Alguien podría pensar que hablo contra mi Iglesia con resentimiento, pero es todo lo contrario, pues lo hago desde el dolor que me causa lo que veo y el amor que profeso a su ser. Digamos que lo hago desde la fidelidad herida, paciente y esperanzada, de quien se esfuerza por ver en ella reflejado el rostro de Jesús. No denuncio por gusto, sino porque me escuece lo que veo y me hiere como un dardo lo que no debería callarse, dolor parecido al que me causan mis propias impotencias e inhibiciones de operario inútil, enviado a última hora del día a la viña del Señor. No trato de destruir ni ensuciar nada, sino de pedir a la Iglesia, en la que fervorosamente creo, y a su principal pastor, en el que realmente confío, que sean fieles a sus propias esencias, que trabajen en serio por un mundo más justo, repartiendo cuanto tienen (la salvación como preciosa obra de Jesús) y acompañen a Dios y a los hombres en el camino creativo que ambos deben recorrer juntos. Y lo digo con tanta claridad como humildad: incluso después del buen papa Juan XXIII, del bien elaborado Concilio Vaticano II y de la admirable obra del papa Francisco, en los aljibes de nuestra Iglesia sigue habiendo demasiadas aguas estancadas que no riegan los campos de la fe y, encima, huelen mal.

8

Por eso, con esperanza profética, me atrevo a desear buen ánimo al papa León XIV para que abra las compuertas de la Iglesia y deje correr sus aguas a fin de que fecunden nuestra tierra y devuelvan frescura y alegría a la vida cristiana, aun a riesgo de que el Vaticano, su gran y deslumbrante Vaticano, quede vacío. No caben componendas de ninguna especie para quien de veras se proponga seguir a Jesús.
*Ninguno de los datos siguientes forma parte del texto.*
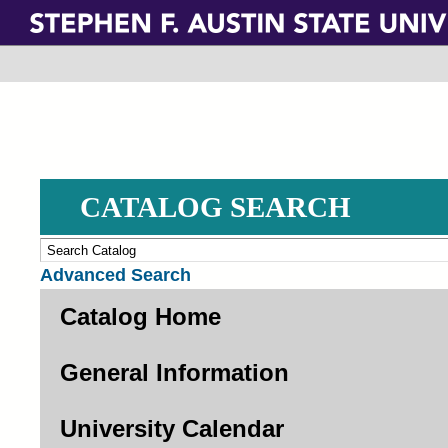
Skip
to
main
content
CATALOG SEARCH
Advanced Search
Catalog Home
General Information
University Calendar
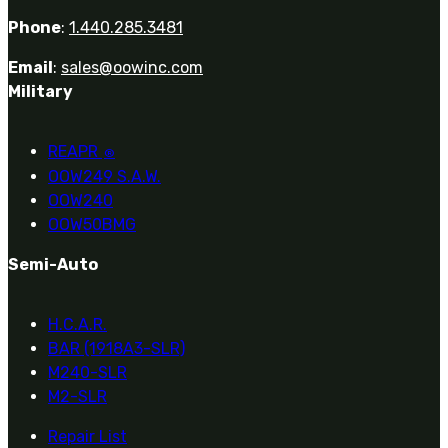
Phone
:
1.440.285.3481
Email
:
sales@oowinc.com
Military
REAPR
®
OOW249 S.A.W.
OOW240
OOW50BMG
Semi-Auto
H.C.A.R.
BAR (1918A3-SLR)
M240-SLR
M2-SLR
Repair List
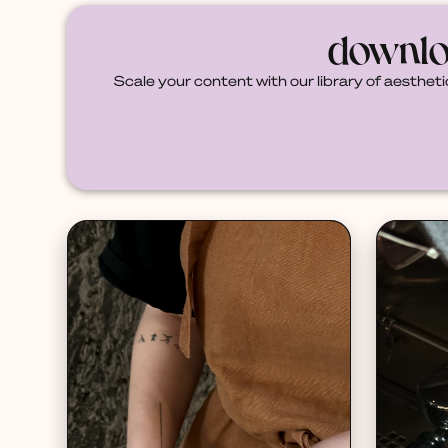
downlo
Scale your content with our library of aestheti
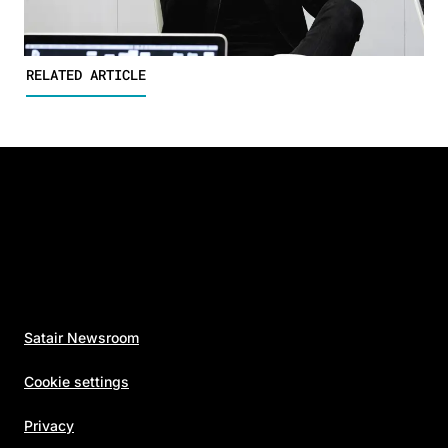
RELATED ARTICLE
Satair Newsroom
Cookie settings
Privacy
Por osado que resulte, me atrevo a decirle al papa León XIV: “también tú, antes de salir a la palestra, debes vender cuanto tienes para darlo a los pobres”. A los pobres sacerdotes, perdidos y desorientados por las pulsiones legítimas de su propio cuerpo; a los laicos, tan minusvalorados a la hora de aportar sus propios haberes, su granito de arena; y a las mujeres, las mejores y más numerosas fieles de la Iglesia, que a menudo se ven postergadas e incluso despreciadas por sus dirigentes, rabiosamente machistas. Afortunadamente, el Espíritu parece soplar con fuerza para que la nave de su Iglesia no zozobre ante el temporal que debe atravesar en los tiempos que vivimos.